The Kremlin has managed “to develop a narrative that wrongly associates Western sanctions with the impact on world food security”, he said.
Taking part in a meeting of EU counterparts “focused on the geopolitical consequences of Russia’s invasion of Ukraine”, Mr Gomes Cravinho said “the rest of the world” appears to be swallowing Russia’s bogus narrative – when the truth is that it is Russia’s ‘actions’ (not the West’s response to those actions) that is creating global grain shortages.
The current blockade, for example, on grain exports out of Ukraine “is not about sanctions – not least because sanctions exclude the possibility of distributing agricultural produce,” he explained.
Russia’s propaganda machine has nonetheless “been quite effective”, Mr Gomes Cravinho conceded.
“Recently, the president of the African Union, the president of Senegal (Macky Sall) was in Moscow and unfortunately he did not have enough information to counter the arguments presented to him by President Putin.
“Our role is to demonstrate that these arguments are false and there is a lot of work to be done now.

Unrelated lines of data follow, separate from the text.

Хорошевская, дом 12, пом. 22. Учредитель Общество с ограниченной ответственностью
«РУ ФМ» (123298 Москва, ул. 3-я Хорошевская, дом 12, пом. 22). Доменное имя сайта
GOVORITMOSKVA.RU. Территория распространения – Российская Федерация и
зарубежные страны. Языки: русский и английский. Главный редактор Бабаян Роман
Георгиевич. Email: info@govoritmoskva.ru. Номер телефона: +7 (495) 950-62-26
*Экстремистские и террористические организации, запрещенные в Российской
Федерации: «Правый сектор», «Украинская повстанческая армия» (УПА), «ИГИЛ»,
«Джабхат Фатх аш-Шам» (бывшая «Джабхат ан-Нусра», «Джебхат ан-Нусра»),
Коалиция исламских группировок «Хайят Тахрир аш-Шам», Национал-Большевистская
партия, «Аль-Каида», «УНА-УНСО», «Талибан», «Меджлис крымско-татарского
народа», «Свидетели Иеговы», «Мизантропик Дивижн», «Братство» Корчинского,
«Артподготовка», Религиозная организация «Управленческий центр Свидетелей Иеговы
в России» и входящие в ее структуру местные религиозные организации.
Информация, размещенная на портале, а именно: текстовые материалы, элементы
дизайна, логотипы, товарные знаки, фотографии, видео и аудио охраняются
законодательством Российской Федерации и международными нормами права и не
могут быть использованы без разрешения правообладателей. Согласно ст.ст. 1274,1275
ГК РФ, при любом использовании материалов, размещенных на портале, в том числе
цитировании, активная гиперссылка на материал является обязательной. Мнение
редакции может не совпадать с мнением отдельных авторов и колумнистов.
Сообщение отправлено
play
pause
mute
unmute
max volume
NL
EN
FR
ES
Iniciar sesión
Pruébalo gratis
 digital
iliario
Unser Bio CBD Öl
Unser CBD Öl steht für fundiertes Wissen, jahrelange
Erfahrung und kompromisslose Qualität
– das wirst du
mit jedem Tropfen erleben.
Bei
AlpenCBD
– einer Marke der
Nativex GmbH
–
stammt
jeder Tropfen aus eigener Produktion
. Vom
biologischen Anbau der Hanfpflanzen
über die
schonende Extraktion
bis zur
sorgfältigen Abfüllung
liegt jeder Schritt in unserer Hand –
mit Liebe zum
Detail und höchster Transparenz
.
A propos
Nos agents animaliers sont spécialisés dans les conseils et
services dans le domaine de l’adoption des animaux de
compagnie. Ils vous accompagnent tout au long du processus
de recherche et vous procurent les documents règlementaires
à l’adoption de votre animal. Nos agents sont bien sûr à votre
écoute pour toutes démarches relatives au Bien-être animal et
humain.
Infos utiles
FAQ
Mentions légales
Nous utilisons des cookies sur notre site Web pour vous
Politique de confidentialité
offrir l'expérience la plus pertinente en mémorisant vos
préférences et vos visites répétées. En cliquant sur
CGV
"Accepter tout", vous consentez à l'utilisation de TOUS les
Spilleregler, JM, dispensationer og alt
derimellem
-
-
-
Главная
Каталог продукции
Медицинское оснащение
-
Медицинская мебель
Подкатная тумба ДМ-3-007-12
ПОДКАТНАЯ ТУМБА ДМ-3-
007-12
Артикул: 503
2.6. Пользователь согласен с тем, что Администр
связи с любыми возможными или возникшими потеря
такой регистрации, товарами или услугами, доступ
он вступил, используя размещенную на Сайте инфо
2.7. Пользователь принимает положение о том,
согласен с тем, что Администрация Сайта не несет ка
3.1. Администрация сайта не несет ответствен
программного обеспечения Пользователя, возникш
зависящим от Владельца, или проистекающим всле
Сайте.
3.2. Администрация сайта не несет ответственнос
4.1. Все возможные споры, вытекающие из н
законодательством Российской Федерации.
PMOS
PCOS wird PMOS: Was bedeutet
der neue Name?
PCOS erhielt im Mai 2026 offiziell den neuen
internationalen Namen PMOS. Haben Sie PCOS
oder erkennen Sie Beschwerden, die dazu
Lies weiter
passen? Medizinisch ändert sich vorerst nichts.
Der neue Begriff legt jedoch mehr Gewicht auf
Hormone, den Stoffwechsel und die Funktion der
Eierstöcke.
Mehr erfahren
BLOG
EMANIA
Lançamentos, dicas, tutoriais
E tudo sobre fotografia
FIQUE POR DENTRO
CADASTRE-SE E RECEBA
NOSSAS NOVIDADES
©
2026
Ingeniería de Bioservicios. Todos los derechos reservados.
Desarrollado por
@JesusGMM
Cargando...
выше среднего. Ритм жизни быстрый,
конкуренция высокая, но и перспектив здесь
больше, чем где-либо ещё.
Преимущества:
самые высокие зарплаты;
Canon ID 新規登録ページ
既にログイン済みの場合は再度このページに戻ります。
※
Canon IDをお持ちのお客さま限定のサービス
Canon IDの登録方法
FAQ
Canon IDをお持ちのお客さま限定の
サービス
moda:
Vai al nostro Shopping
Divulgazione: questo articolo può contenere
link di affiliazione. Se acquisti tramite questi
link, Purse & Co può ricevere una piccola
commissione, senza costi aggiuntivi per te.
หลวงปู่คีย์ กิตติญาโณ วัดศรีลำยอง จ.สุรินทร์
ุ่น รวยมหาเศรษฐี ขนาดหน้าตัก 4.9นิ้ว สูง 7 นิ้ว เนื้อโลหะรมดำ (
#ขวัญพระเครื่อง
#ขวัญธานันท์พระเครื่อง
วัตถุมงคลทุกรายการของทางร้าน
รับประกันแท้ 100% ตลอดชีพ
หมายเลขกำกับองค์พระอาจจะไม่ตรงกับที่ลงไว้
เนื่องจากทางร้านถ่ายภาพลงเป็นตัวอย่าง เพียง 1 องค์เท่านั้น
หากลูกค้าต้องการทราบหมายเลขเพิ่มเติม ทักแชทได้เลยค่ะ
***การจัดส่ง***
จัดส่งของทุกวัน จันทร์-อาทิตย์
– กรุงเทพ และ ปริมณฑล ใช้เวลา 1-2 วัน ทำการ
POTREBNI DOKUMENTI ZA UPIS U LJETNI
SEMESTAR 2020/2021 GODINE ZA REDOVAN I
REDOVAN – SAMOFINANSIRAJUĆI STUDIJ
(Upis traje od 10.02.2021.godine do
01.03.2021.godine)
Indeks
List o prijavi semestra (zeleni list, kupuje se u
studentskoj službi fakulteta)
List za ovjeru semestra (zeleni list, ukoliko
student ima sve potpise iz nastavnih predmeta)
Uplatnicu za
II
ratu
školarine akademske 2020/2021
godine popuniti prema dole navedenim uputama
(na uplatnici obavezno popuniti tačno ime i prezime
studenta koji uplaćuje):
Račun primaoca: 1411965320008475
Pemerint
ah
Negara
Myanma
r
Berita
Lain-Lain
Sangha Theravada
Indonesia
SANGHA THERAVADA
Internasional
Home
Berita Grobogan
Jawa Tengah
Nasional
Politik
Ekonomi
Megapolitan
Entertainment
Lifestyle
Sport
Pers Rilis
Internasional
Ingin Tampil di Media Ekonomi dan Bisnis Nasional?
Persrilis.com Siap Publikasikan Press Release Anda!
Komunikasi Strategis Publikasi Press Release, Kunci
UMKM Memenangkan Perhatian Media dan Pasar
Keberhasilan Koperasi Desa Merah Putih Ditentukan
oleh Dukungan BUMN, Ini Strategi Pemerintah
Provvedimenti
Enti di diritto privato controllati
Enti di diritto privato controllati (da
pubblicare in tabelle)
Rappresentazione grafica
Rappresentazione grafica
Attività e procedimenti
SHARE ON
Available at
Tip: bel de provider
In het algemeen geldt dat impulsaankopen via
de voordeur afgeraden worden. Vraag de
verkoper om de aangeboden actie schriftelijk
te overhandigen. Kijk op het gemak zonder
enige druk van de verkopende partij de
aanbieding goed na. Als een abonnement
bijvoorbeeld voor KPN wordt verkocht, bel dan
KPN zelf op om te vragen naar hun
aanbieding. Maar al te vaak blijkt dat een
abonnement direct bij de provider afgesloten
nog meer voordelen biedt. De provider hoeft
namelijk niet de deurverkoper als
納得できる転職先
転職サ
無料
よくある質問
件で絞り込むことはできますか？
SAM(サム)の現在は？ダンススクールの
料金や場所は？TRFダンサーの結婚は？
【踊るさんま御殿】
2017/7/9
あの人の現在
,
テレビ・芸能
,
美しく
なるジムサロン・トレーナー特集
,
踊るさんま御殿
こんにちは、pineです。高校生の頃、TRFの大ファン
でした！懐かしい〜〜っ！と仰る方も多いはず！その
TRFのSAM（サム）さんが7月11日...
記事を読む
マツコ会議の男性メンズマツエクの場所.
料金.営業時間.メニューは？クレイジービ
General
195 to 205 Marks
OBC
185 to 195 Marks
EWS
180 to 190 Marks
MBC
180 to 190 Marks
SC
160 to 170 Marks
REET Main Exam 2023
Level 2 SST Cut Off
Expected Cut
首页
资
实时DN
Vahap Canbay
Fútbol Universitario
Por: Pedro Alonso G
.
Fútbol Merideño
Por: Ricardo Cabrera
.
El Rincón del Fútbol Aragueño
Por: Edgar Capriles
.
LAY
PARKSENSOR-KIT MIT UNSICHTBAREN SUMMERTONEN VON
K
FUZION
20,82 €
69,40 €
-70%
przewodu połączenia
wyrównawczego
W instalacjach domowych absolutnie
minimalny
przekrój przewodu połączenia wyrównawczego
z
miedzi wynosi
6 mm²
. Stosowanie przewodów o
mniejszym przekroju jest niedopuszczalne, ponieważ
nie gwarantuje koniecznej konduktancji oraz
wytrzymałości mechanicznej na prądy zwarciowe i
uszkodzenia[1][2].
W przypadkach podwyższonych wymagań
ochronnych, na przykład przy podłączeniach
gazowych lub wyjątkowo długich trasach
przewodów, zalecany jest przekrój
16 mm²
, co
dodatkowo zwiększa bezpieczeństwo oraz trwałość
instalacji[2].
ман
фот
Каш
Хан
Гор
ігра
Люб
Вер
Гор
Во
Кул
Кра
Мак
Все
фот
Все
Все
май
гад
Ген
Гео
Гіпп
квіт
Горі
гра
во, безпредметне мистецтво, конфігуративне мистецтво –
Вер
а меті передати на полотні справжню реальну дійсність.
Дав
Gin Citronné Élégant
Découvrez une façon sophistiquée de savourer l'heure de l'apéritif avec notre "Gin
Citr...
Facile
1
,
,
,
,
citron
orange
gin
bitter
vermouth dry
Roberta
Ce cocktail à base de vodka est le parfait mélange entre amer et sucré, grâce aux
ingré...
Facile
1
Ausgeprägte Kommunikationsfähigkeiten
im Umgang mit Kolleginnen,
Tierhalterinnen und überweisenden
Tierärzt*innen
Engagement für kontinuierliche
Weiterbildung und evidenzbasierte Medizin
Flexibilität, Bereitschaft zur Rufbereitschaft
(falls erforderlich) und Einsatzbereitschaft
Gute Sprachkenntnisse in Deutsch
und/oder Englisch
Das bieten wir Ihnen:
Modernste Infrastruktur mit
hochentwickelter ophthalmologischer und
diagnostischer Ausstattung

What we agreed was that among the 27, and also with the High Representative (Josep) Borrell, we would make our efforts to demonstrate to our African colleagues in relation to what is the reality on the ground.”
“Portugal has very close contact with a number of countries on the African continent and also with countries in Latin America; the fundamental thing is to demonstrate, with our arguments – and we have all the arguments ready – that the consequences (on food security) are the result not of the EU’s actions, but on the contrary, of Russia’s actions.”
Gomes Cravinho stressed that the EU has already approved an action plan “to help countries in other parts of the world deal with the consequences” of Russia’s invasion of Ukraine, via “the development of a set of initiatives related to supporting food security in Africa, with ‘solidarity lines’ that seek to help Ukraine dispose of its agricultural production”.
As for exporting by sea, “negotiations for unblocking the sea routes are being led by the United Nations”, he said, insisting that “the unblocking of the ports is a problem that should have a diplomatic solution, not a military one”.
Meantime, “the EU has an action plan for land transport, which naturally has the disadvantage of dealing with smaller amounts (of grain and cereals) because it is more difficult to transport by land and train – but it is possible at this stage,” he insisted.